Yo tenía un amigo, Juanjo se llamaba. De esto hace ya mucho tiempo, tantos que apenas recuerdo qué aspecto tenía, si era jueves o sábado cuando apareció en mi vida por vez primera. Lo cierto es que nos hicimos amigos muy a mi pesar, pues a decir verdad apenas lo soportaba, ni siquiera después de cuatro cubatas tomados, como cada viernes, en el bar Roma.
Una tarde, después de una buena borrachera, apareció por casa. El sol ya declinaba, colándose por las rendijas de mi persiana. El amigo Juanjo, empeñado en su rito sagrado de caer simpático a toda costa, me contó el chiste que traía preparado.
Me dijo, con esa mirada que ya me decía que el remate iba a ser glorioso, o gloriosamente malo. Y yo, que siempre he sido un alma caritativa, le di pie.
«Se abre el telón,» empezó, con un ademán teatral que casi le hace volcar el café, «y aparece el Conde Drácula haciéndose una paja. ¿Cómo se llama la película?»
Me puse la mano en la barbilla, fingiendo una concentración profunda, aunque por dentro ya estaba preparándome para lo peor. Mi mente divagó entre nombres de vampiros, películas de terror de bajo presupuesto y alguna que otra obscenidad. «Me rindo,» le decía yo, con un suspiro dramático.

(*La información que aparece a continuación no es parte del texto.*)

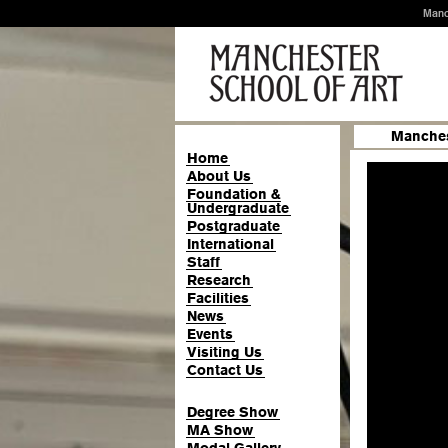
Manc
Manches
Home
About Us
Foundation &
Undergraduate
Postgraduate
International
Staff
Research
Facilities
News
Events
Visiting Us
Contact Us
Degree Show
MA Show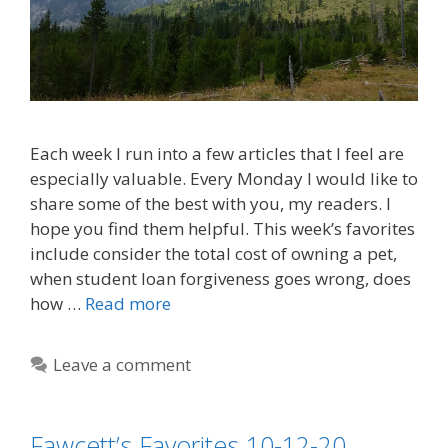
Each week I run into a few articles that I feel are
especially valuable. Every Monday I would like to
share some of the best with you, my readers. I
hope you find them helpful. This week’s favorites
include consider the total cost of owning a pet,
when student loan forgiveness goes wrong, does
how …
Read more
Leave a comment
Fawcett’s Favorites 10-12-20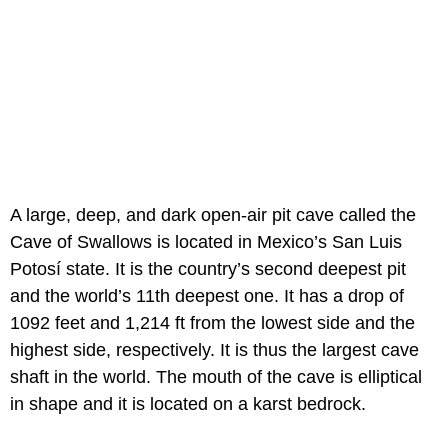
A large, deep, and dark open-air pit cave called the
Cave of Swallows is located in Mexico’s San Luis
Potosí state. It is the country’s second deepest pit
and the world’s 11th deepest one. It has a drop of
1092 feet and 1,214 ft from the lowest side and the
highest side, respectively. It is thus the largest cave
shaft in the world. The mouth of the cave is elliptical
in shape and it is located on a karst bedrock.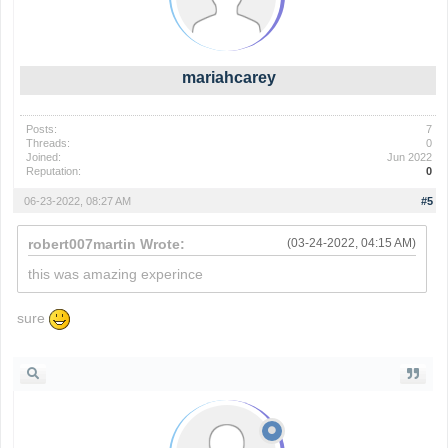
mariahcarey
Posts:
7
Threads:
0
Joined:
Jun 2022
Reputation:
0
06-23-2022, 08:27 AM
#5
robert007martin Wrote:
(03-24-2022, 04:15 AM)
this was amazing experince
sure
wordle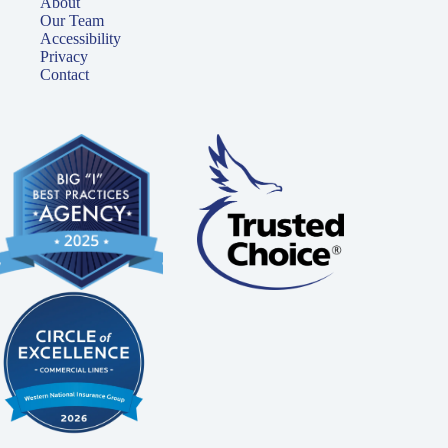
About
Our Team
Accessibility
Privacy
Contact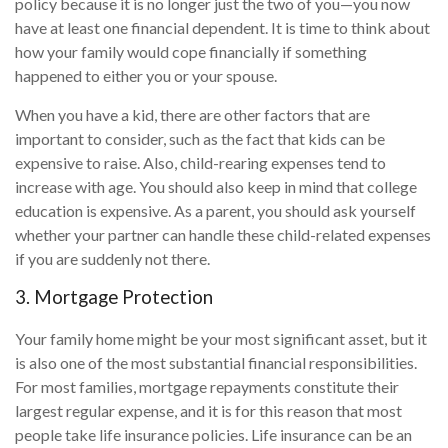
policy because it is no longer just the two of you—you now
have at least one financial dependent. It is time to think about
how your family would cope financially if something
happened to either you or your spouse.
When you have a kid, there are other factors that are
important to consider, such as the fact that kids can be
expensive to raise. Also, child-rearing expenses tend to
increase with age. You should also keep in mind that college
education is expensive. As a parent, you should ask yourself
whether your partner can handle these child-related expenses
if you are suddenly not there.
3. Mortgage Protection
Your family home might be your most significant asset, but it
is also one of the most substantial financial responsibilities.
For most families, mortgage repayments constitute their
largest regular expense, and it is for this reason that most
people take life insurance policies. Life insurance can be an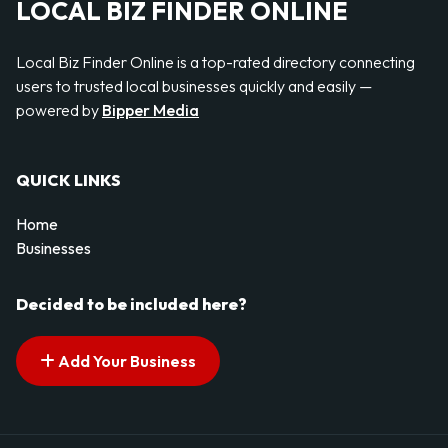
LOCAL BIZ FINDER ONLINE
Local Biz Finder Online is a top-rated directory connecting
users to trusted local businesses quickly and easily —
powered by
Bipper Media
QUICK LINKS
Home
Businesses
Decided to be included here?
Add Your Business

Y él, Juanjo, ¡ah, Juanjo! YA se estaba partiendo el pecho, la risa incontenible saliendo a borbotones, mientras me decía, con un tono que mezclaba la picardía y una satisfacción casi infantil: «¡El Conde Yacula!«
La carcajada de Juanjo retumbó por toda la sala, una risa que sonaba a trompetas desafinadas pero que, curiosamente, era contagiosa. Yo no pude evitar soltar una risita, a pesar de la obviedad del chiste y la clara falta de originalidad. Era un chiste malo, sí, pero contado por Juanjo, con esa entrega y esa expectación, se convertía en una pequeña obra de arte de la sorna cotidiana. Levanté mi taza, brindando en silencio por los chistes rancios y los amigos que los hacen brillar. «¡Brillante, Juanjo!», le dije, con una sonrisa que no cabía en la cara. «Realmente, brillante. Nunca te cansas de elevar el nivel de la conversación, ¿verdad?» Y él solo pudo responderme con otra oleada de carcajadas, sabiendo perfectamente que el cumplido llevaba más veneno que un ajo para vampiros.
Juanjo murió poco tiempo después y yo le asistí como enfermero. Tenía cuarenta y cuatro años, falleció como consecuencia de una hepatitis alcohólica.